Orthogenesis was ultimately crushed by the development of the modern evolutionary synthesis during the 1940’s and 1950’s. (G.G. Simpson was instrumental in extirpating it from paleontology.) The presence of a natural force driving organisms to particular ends was an inference that had no solid evidence to support it. Rather than being a true evolutionary mechanism it was more of a framework for understanding the pattern of evolution over millions of years. (For a recent summary of our present understanding of horse evolution see this article by Bruce MacFadden.)
Even today the evolution of the horse is often presented in a straight-line fashion with little attention to the previous diversity of the group. Why should this be so? There is a sort of “pull of the recent” in science where we wish to know the linear story of how we got to where we are now.* This is the desire that has constructed faulty phylogenies and promulgated “textbook cardboard” versions of the history of science. It seems that we can readily appreciate the diversity of groups that have left no living descendants, but we are more comfortable telling linear stories to explain the presence of living groups. It may indeed be possible to do this but it also requires some pruning and pushing extinct branches off to the sidelines. This is why we tip our hats to robust australopithecines in summaries of human evolution but rarely discuss them in detail.
*[I have borrowed this phrase from paleontology. Its regular usage refers to the fact that the fossil record is generally more complete the closer it is to the present.]

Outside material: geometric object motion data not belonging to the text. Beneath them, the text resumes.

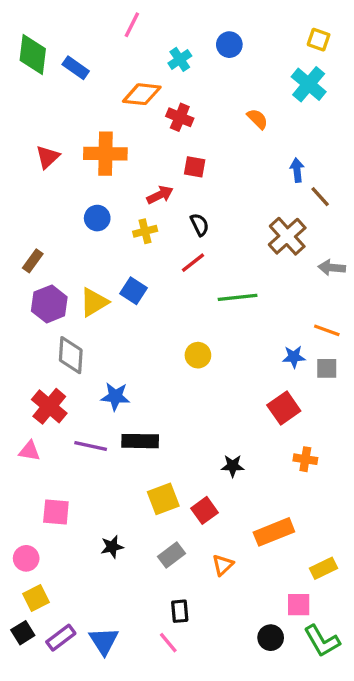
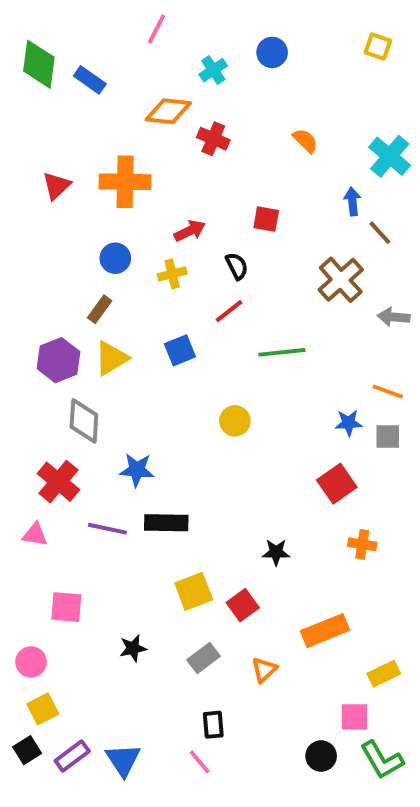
cyan cross: (309, 84) -> (390, 156), moved
red square: (195, 167) -> (266, 219), moved
brown rectangle: (33, 261) -> (100, 309), moved
blue square: (134, 291) -> (180, 350), moved, turned 35

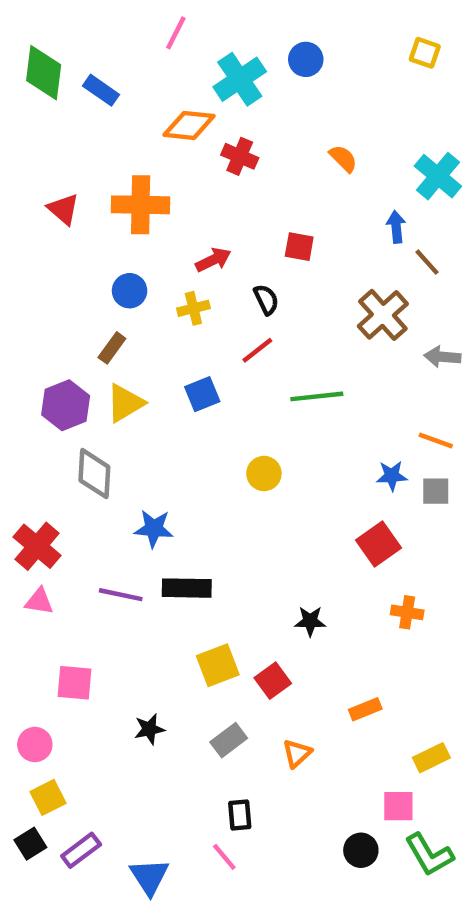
cyan cross: (213, 70) -> (240, 79), size x1.6
red triangle: (57, 186) -> (63, 209), turned -36
red cross: (58, 482) -> (37, 546), moved
orange rectangle: (325, 631) -> (365, 709), size x0.6
blue triangle: (123, 760) -> (149, 877), moved

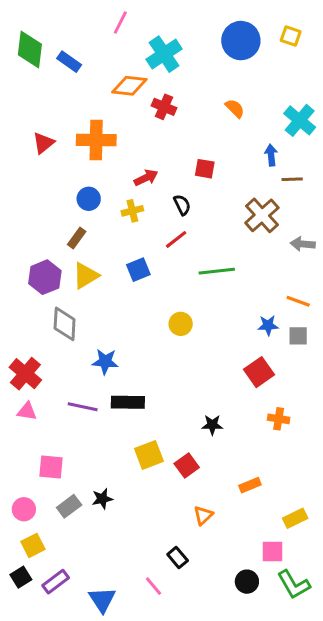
blue circle: (306, 59) -> (241, 41), moved, size x1.6
red triangle: (63, 209) -> (43, 143), turned 40
brown line: (427, 262) -> (292, 179), turned -50
gray rectangle: (229, 740) -> (69, 506), moved
black rectangle: (240, 815) -> (178, 557), moved, turned -35

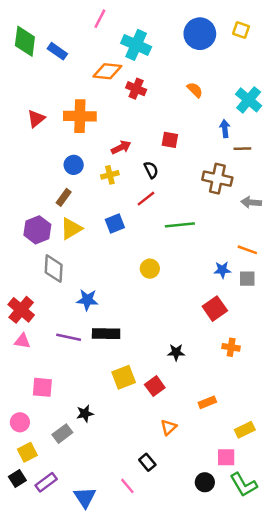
cyan cross: (164, 54) -> (136, 45), turned -32
brown cross: (262, 215) -> (217, 179), turned -36
gray rectangle: (69, 506) -> (62, 434), moved

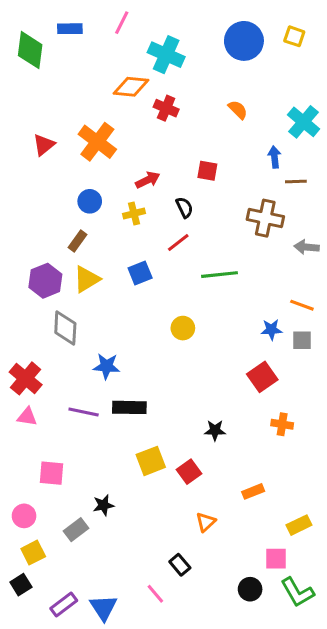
blue rectangle: (57, 51) -> (70, 29), moved, turned -36
orange cross: (80, 116) -> (97, 142), turned 36
purple rectangle: (46, 482) -> (64, 604), moved

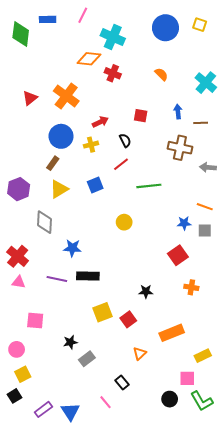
blue arrow: (274, 157) -> (178, 112), moved
blue circle: (90, 201) -> (61, 136), size x1.5
purple hexagon: (45, 281) -> (19, 189), moved
orange rectangle: (253, 491) -> (172, 333), size x1.6
gray rectangle: (76, 530) -> (87, 359), moved

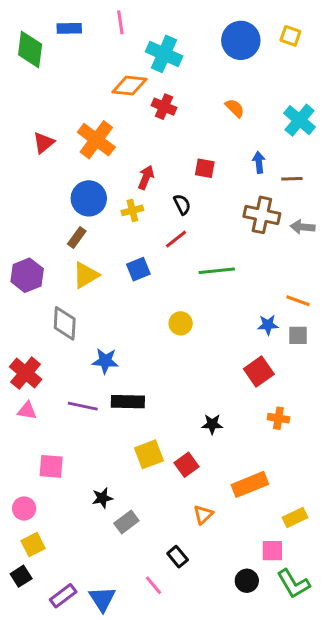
pink line: (83, 15) -> (120, 22), turned -35
red arrow: (100, 122) -> (146, 177), turned -42
gray arrow: (208, 167) -> (303, 227), moved

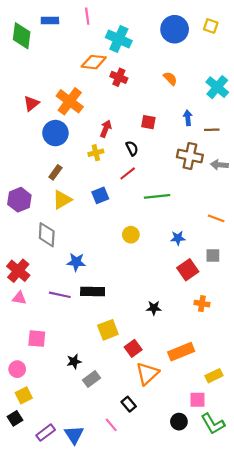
blue circle: (89, 198) -> (55, 133), moved
blue star: (268, 325) -> (178, 238), moved
gray square: (298, 335) -> (213, 255), moved
red square: (187, 465) -> (133, 348), moved
orange triangle: (203, 515) -> (147, 374), size x1.6

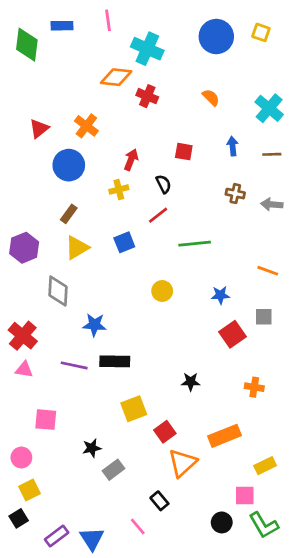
orange cross: (70, 101) -> (86, 126), size x0.7
brown line: (212, 130) -> (272, 154), moved
brown cross: (190, 156) -> (235, 194), size x0.6
orange cross: (202, 304) -> (254, 387), moved

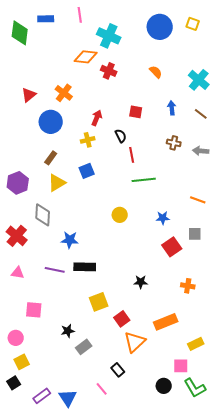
brown line: (272, 154) -> (201, 114), turned 40
red line: (158, 215) -> (132, 155), moved, turned -63
blue square: (124, 242) -> (87, 171), moved
red cross: (23, 336) -> (17, 236), moved

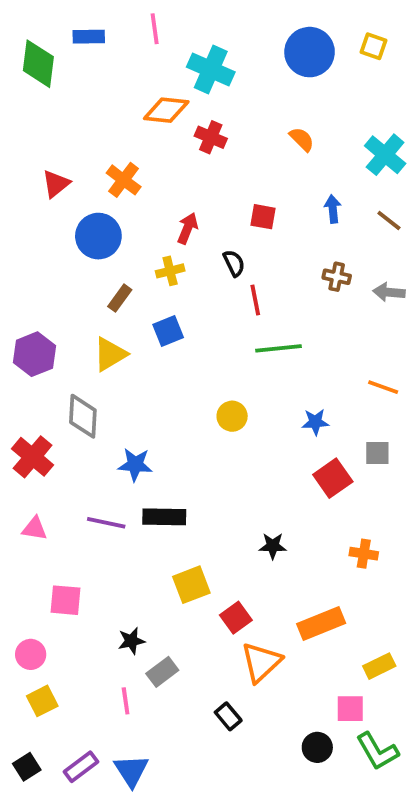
brown rectangle: (51, 158) -> (120, 298), moved
black square: (14, 383) -> (27, 767), moved
pink line: (102, 389) -> (126, 701), moved, turned 32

It is unfortunate, and frustrating, that we appear to be stuck with images of evolution that imply progress. We are still grappling with paradoxical images that are supposed to reveal adaptation but more strongly imply some kind of predestined direction. I was reminded of this last night when I picked up Stephen Jay Gould’s 1989 book Wonderful Life. Gould opens with a discussion of images of progress in evolution and the strange relationship between scientists and illustration. One would think that scientists would think carefully about the images they use, particularly in paleontology where restorations and diagrams are so often used, but this is not necessarily so. Tradition seems to bind us to particular modes of illustration even after they have become outdated.
Even 20 years after Wonderful Life was published I still see images of evolution that infer progress (especially the erroneous trajectory from chimpanzee to Australopithecus afarensis to Homo sapiens). Are the traditional modes of illustration truly the best, or are we just unimaginative? I am leaning more towards the latter, but I suspect it will always be a problem. There seems to be a continual fascination with how the present world came to be as it is; species or entire lineages that have been lost along the way are thus seem of little relevance. This is absolutely untrue, but it is hard to fight the pull of the recent.